II. On the Course of the Great Proletarian Cultural Revolution
The Great Proletarian Cultural Revolution is a great political revolution personally initiated and led by our great leader Chairman Mao under the conditions of the dictatorship of the proletariat, a great revolution in the realm of the superstructure. Our aim is to smash revisionism, seize back that portion of power usurped by the bourgeoisie, exercise all-round dictatorship of the proletariat in the superstructure, including all spheres of culture, and strengthen and consolidate the economic base of socialism so as to ensure that our country continues to advance in giant strides along the road of socialism.

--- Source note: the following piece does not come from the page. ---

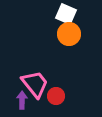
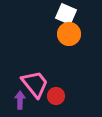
purple arrow: moved 2 px left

Back in 1962, at the Tenth Plenary Session of the Eighth Central Committee of the Party, Chairman Mao pointed out:
To overthrow a political power, it is always necessary first of all to create public opinion, to do work in the ideological sphere. This is true for the revolutionary class as well as for the counter-revolutionary class.
This statement of Chairman Mao's hit the Liu Shao-chi counter-revolutionary revisionist clique right on the head. It was solely for the purpose of creating public opinion to prepare for the overthrow of the dictatorship of the proletariat that they spared no effort in seizing upon the field of ideology and the superstructure, violently exercising counter-revolutionary dictatorship over the proletariat in the various departments they controlled and wildly spreading poisonous weeds. To overthrow them politically, we must likewise first vanquish their counter-revolutionary public opinion by revolutionary public opinion.

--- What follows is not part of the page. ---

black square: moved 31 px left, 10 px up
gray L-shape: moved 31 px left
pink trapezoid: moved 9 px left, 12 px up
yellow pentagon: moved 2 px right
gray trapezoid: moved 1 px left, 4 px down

Chairman Mao has always attached major importance to the struggle in ideology. After the liberation of our country, he initiated on different occasions the criticism of the film The Life of Wu Hsun, the Hu Feng counter-revolutionary clique, Studies of "The Dream of the Red Chamber", etc. And this time it was Chairman Mao again who led the whole Party in launching the offensive on the bourgeois positions occupied by Liu Shao-chi and his gang. Chairman Mao wrote the celebrated essay Where Do Correct Ideas Come From? and other documents, in which he criticized Liu Shao-chi's bourgeois idealism and metaphysics, criticized the departments of literature and art under Liu Shao-chi's control as being "still dominated by 'the dead' ", criticized the Ministry of Culture by saying that "if it refuses to change, it should be renamed the Ministry of Emperors, Kings, Generals and Prime Ministers, the Ministry of Scholars and Beauties or the Ministry of Foreign Mummies" and said that the Ministry of Health should likewise be renamed the "Ministry of Health for Urban Overlords". At the call of Chairman Mao, the proletariat first launched a revolution in the spheres of Peking Opera, the ballet and symphonic music, spheres that had been regarded as sacred and inviolable by the landlord and capitalist classes. It was a fight at close quarters. Despite every possible kind of resistance and sabotage by Liu Shao-chi and his gang, the proletariat finally scored important successes after arduous struggles. A number of splendid model revolutionary theatrical works came into being and the heroic images of the workers, peasants and soldiers finally rose aloft on the stage. After that, Chairman Mao initiated the criticism of Hai Jui Dismissed From Office and other poisonous weeds, focusing the attack right on the den of the revisionist clique-that impenetrable and watertight "independent kingdom" under Liu Shao-chi's control, the old Peking Municipal Party Committee.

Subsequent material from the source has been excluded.